Across these entries, report how many lines include the string "track", with nothing but the number.
━━━ Exercise data
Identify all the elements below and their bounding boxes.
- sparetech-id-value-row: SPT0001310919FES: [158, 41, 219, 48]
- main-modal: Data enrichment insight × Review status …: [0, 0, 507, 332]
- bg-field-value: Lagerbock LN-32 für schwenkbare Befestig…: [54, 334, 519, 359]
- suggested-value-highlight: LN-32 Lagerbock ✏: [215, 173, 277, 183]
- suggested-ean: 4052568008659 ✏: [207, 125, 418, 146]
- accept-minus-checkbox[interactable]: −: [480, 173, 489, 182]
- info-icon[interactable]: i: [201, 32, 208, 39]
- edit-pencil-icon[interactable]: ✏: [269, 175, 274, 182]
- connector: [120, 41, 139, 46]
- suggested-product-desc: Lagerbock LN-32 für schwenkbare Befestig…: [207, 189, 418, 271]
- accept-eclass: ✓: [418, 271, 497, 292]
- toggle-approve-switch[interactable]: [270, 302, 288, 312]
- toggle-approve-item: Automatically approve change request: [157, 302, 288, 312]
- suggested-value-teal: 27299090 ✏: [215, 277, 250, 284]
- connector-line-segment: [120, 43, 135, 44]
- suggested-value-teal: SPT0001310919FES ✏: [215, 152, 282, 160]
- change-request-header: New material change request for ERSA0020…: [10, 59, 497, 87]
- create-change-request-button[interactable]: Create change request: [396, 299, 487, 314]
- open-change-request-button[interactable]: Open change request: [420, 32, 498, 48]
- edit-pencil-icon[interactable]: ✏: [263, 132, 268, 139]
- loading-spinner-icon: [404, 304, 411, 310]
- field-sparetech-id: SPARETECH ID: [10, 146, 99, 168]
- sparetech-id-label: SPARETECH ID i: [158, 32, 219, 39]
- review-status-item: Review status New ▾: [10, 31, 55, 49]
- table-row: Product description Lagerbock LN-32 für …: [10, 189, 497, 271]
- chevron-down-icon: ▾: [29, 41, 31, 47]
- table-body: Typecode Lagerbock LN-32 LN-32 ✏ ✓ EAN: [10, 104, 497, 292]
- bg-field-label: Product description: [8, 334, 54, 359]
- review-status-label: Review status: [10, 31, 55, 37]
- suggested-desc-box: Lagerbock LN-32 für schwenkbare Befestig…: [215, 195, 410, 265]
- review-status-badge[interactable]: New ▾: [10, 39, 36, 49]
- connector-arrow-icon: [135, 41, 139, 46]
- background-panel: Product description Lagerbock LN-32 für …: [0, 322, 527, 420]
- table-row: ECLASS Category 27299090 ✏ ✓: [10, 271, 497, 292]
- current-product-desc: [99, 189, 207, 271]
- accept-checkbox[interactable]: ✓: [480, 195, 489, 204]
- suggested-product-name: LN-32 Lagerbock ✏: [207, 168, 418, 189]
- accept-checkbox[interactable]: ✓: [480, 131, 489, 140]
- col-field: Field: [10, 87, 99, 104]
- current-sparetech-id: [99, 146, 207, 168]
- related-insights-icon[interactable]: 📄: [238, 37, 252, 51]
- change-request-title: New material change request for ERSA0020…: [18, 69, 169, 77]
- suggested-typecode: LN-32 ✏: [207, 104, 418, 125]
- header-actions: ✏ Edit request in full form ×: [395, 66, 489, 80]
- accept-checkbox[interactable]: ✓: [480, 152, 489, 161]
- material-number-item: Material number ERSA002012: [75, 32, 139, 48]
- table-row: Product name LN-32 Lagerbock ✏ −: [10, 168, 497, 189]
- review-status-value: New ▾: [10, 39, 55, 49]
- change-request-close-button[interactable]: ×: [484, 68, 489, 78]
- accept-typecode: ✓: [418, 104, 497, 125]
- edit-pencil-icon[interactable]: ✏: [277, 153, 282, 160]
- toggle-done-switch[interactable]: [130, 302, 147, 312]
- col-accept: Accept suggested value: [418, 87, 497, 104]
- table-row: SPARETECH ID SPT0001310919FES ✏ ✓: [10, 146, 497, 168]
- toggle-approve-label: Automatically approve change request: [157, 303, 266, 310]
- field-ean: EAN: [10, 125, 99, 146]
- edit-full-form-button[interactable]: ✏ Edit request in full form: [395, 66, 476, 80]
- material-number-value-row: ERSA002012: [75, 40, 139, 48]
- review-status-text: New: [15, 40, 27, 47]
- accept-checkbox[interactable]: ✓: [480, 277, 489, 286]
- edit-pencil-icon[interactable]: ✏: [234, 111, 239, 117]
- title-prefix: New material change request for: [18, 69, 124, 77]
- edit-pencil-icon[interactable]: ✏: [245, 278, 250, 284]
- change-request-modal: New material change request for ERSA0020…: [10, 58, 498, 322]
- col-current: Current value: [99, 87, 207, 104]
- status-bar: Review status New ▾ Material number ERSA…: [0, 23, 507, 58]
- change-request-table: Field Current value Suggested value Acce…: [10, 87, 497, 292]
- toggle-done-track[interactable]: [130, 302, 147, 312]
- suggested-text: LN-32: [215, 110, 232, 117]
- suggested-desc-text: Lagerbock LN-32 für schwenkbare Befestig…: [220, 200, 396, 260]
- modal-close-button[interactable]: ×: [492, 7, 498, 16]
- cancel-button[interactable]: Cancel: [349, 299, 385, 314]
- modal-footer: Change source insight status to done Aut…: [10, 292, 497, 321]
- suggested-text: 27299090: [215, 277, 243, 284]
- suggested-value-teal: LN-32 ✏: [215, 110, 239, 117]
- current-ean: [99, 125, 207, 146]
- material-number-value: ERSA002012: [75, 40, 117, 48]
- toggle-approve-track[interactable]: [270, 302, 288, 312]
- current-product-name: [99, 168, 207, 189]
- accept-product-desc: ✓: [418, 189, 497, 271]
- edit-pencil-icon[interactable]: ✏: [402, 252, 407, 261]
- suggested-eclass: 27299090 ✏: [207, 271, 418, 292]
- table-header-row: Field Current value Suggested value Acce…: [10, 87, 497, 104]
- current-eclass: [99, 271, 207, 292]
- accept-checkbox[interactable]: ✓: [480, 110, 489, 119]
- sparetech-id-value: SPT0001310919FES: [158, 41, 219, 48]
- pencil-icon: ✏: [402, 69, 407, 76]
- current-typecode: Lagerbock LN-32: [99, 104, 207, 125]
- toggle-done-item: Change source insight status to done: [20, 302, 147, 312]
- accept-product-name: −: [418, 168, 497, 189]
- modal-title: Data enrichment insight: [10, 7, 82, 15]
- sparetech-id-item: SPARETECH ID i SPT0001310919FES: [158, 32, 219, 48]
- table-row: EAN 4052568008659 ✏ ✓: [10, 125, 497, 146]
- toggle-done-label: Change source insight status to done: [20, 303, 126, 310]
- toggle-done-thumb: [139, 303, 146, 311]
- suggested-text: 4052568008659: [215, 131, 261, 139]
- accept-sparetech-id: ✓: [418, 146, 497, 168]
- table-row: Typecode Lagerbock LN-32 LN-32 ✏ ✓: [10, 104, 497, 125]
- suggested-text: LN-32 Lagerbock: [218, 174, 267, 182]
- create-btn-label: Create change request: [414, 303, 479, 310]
━━━━━━
━━━ Exercise data
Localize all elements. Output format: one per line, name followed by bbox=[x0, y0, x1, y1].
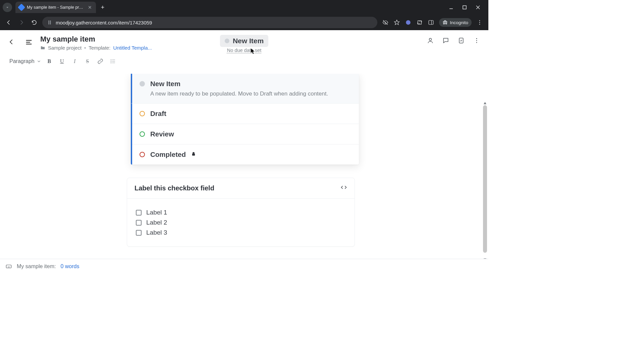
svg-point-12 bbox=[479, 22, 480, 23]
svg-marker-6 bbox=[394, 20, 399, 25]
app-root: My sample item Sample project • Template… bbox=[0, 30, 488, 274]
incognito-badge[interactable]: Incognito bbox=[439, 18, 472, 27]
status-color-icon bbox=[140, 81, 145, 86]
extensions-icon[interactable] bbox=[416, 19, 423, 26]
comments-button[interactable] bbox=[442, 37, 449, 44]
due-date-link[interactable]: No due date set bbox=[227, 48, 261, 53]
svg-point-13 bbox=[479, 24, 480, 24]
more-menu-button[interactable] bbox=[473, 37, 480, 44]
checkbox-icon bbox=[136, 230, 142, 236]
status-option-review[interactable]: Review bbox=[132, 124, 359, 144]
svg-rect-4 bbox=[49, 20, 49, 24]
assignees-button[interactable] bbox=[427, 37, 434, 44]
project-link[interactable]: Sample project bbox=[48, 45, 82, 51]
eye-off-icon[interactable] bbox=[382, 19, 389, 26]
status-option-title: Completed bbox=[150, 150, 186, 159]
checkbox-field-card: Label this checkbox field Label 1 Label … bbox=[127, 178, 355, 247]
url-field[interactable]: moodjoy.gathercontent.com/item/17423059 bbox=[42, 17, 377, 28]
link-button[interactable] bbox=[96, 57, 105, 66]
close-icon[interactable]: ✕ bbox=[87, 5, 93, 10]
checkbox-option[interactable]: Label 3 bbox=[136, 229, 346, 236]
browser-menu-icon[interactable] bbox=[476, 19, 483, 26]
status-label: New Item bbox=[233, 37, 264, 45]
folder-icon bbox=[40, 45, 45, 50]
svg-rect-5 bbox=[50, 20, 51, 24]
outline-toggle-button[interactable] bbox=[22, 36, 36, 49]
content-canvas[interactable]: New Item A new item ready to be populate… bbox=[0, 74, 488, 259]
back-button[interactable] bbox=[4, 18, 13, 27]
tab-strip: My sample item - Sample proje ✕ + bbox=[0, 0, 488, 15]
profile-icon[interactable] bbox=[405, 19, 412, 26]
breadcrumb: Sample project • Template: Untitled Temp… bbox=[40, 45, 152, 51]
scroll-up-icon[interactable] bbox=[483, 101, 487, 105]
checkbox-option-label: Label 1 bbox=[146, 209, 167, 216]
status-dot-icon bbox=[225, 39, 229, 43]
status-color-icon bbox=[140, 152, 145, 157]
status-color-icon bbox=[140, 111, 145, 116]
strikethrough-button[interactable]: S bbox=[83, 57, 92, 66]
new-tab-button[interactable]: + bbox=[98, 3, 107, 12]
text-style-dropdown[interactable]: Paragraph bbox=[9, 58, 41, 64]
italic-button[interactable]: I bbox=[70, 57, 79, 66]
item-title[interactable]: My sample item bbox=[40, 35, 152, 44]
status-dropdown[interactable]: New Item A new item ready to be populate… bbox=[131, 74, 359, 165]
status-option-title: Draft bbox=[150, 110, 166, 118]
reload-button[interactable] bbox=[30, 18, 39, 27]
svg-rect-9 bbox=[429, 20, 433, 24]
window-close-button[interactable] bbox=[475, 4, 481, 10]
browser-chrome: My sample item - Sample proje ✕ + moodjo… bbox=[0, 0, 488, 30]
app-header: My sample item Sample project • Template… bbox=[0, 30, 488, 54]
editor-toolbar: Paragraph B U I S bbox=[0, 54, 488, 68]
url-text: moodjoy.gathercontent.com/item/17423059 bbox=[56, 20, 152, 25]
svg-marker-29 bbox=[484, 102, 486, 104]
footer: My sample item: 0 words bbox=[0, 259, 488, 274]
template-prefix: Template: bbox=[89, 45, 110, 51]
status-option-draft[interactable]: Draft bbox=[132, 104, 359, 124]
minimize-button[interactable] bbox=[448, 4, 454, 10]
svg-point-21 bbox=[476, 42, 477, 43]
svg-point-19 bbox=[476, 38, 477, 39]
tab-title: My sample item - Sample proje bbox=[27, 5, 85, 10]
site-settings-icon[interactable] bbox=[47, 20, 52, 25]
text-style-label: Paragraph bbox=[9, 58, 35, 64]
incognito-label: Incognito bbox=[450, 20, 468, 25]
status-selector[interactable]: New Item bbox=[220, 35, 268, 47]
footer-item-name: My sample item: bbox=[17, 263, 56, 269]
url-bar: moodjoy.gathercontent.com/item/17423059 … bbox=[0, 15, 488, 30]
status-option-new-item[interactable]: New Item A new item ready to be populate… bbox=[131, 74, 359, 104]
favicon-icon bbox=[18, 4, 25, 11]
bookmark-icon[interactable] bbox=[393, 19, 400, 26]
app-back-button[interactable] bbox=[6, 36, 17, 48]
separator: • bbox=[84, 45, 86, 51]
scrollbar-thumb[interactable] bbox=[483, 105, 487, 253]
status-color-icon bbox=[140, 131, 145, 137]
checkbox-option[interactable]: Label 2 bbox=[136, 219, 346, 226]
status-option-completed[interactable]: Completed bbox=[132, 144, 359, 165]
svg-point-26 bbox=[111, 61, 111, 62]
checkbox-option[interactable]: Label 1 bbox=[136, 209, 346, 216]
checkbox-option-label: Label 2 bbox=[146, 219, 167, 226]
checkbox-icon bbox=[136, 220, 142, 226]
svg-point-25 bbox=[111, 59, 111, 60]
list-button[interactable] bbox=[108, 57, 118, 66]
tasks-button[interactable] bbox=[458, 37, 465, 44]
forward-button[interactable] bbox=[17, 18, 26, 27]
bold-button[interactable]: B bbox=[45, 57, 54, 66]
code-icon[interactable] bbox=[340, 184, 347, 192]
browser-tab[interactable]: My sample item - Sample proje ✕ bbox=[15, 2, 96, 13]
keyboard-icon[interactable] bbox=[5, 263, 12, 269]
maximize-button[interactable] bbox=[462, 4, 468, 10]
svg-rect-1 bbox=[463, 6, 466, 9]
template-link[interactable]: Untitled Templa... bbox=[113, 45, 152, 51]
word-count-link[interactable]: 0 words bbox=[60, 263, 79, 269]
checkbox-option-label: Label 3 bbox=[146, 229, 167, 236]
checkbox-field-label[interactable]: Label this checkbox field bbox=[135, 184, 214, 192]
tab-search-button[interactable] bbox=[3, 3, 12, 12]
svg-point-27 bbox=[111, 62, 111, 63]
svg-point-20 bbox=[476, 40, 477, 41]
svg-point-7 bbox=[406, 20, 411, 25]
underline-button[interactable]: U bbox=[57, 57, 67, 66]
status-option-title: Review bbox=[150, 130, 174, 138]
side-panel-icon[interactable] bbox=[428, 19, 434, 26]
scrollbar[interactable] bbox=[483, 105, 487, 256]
━━━━━━
━━━ Exercise data
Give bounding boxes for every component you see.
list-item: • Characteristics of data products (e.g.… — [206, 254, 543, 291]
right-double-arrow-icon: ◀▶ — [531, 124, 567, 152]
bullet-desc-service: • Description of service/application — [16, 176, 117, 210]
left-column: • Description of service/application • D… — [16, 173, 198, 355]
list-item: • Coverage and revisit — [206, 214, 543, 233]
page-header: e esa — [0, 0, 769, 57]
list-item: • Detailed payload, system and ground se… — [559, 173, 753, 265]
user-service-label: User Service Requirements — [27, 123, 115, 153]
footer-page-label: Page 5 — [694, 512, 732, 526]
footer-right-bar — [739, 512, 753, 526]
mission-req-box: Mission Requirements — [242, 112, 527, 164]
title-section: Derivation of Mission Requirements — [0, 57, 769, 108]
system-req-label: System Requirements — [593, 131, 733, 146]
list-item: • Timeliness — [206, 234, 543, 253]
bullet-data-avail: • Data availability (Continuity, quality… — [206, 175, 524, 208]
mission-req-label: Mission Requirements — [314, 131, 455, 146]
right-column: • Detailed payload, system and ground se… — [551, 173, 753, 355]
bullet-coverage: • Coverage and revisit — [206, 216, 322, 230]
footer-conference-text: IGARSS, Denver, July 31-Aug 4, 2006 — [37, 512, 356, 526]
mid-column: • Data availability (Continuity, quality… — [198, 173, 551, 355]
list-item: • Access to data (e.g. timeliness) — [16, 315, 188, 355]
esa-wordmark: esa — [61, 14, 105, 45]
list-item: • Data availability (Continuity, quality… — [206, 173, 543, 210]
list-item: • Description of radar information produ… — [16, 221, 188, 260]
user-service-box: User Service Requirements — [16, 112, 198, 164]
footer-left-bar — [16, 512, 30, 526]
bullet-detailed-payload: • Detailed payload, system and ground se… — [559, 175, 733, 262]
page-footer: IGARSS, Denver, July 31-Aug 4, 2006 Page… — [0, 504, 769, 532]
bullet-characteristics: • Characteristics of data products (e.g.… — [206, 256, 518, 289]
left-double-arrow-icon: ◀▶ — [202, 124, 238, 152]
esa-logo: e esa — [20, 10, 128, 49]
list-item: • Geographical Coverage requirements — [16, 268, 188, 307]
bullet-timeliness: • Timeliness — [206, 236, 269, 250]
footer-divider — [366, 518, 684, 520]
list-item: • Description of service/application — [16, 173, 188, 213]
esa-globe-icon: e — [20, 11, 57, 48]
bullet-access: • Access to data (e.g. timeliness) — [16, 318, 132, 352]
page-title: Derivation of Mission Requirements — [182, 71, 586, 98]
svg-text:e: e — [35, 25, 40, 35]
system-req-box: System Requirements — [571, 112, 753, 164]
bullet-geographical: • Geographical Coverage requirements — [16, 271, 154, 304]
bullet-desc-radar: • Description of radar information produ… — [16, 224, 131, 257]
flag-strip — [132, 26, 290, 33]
━━━━━━
| Output for this exercise |
2